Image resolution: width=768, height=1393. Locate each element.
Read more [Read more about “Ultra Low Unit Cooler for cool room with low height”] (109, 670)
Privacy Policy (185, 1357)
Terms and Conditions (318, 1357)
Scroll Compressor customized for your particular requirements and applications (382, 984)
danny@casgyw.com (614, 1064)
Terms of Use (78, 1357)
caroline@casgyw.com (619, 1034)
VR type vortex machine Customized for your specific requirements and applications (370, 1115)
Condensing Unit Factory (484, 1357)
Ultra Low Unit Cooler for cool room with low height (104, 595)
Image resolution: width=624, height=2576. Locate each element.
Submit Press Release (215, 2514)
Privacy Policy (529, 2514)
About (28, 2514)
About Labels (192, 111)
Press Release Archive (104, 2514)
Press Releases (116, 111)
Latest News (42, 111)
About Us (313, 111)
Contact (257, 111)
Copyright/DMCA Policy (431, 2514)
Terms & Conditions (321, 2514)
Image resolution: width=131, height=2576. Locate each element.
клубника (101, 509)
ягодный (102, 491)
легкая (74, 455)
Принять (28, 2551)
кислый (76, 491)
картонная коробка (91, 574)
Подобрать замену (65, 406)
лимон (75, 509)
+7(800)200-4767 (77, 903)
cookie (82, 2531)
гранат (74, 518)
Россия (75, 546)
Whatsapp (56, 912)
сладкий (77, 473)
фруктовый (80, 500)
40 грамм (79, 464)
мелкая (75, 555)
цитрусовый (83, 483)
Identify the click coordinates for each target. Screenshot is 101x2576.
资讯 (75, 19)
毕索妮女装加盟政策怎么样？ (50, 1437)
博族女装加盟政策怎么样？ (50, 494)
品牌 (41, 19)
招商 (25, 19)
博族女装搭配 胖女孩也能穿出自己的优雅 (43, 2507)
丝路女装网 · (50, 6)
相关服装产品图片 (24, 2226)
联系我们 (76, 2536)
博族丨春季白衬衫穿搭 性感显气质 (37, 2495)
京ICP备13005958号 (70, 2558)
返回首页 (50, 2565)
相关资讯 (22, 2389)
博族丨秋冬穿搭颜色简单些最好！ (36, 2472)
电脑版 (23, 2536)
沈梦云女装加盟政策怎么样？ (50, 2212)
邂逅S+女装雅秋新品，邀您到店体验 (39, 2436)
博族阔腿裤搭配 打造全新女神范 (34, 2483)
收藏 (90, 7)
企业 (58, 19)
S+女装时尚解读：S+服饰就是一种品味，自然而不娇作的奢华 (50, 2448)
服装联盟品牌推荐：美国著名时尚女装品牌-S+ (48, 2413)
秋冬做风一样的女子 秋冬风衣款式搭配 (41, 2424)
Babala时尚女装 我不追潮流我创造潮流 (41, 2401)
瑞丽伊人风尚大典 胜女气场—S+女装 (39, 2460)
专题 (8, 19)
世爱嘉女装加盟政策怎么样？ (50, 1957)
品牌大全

_ _ _ _ _

PROBLEM TO WORK ON>
Whatever the entries say, repeat all of them exactly.

YOUR RESPONSE>
Image resolution: width=768, height=1393. Locate each element.
Read more [Read more about “Ultra Low Unit Cooler for cool room with low height”] (109, 670)
Privacy Policy (185, 1357)
Terms and Conditions (318, 1357)
Scroll Compressor customized for your particular requirements and applications (382, 984)
danny@casgyw.com (614, 1064)
Terms of Use (78, 1357)
caroline@casgyw.com (619, 1034)
VR type vortex machine Customized for your specific requirements and applications (370, 1115)
Condensing Unit Factory (484, 1357)
Ultra Low Unit Cooler for cool room with low height (104, 595)
Image resolution: width=624, height=2576. Locate each element.
Submit Press Release (215, 2514)
Privacy Policy (529, 2514)
About (28, 2514)
About Labels (192, 111)
Press Release Archive (104, 2514)
Press Releases (116, 111)
Latest News (42, 111)
About Us (313, 111)
Contact (257, 111)
Copyright/DMCA Policy (431, 2514)
Terms & Conditions (321, 2514)
Image resolution: width=131, height=2576. Locate each element.
клубника (101, 509)
ягодный (102, 491)
легкая (74, 455)
Принять (28, 2551)
кислый (76, 491)
картонная коробка (91, 574)
Подобрать замену (65, 406)
лимон (75, 509)
+7(800)200-4767 (77, 903)
cookie (82, 2531)
гранат (74, 518)
Россия (75, 546)
Whatsapp (56, 912)
сладкий (77, 473)
фруктовый (80, 500)
40 грамм (79, 464)
мелкая (75, 555)
цитрусовый (83, 483)
Identify the click coordinates for each target. Screenshot is 101x2576.
资讯 (75, 19)
毕索妮女装加盟政策怎么样？ (50, 1437)
博族女装加盟政策怎么样？ (50, 494)
品牌 (41, 19)
招商 (25, 19)
博族女装搭配 胖女孩也能穿出自己的优雅 (43, 2507)
丝路女装网 · (50, 6)
相关服装产品图片 (24, 2226)
联系我们 (76, 2536)
博族丨春季白衬衫穿搭 性感显气质 (37, 2495)
京ICP备13005958号 (70, 2558)
返回首页 (50, 2565)
相关资讯 (22, 2389)
博族丨秋冬穿搭颜色简单些最好！ (36, 2472)
电脑版 (23, 2536)
沈梦云女装加盟政策怎么样？ (50, 2212)
邂逅S+女装雅秋新品，邀您到店体验 (39, 2436)
博族阔腿裤搭配 打造全新女神范 (34, 2483)
收藏 (90, 7)
企业 (58, 19)
S+女装时尚解读：S+服饰就是一种品味，自然而不娇作的奢华 (50, 2448)
服装联盟品牌推荐：美国著名时尚女装品牌-S+ (48, 2413)
秋冬做风一样的女子 秋冬风衣款式搭配 (41, 2424)
Babala时尚女装 我不追潮流我创造潮流 (41, 2401)
瑞丽伊人风尚大典 胜女气场—S+女装 (39, 2460)
专题 (8, 19)
世爱嘉女装加盟政策怎么样？ (50, 1957)
品牌大全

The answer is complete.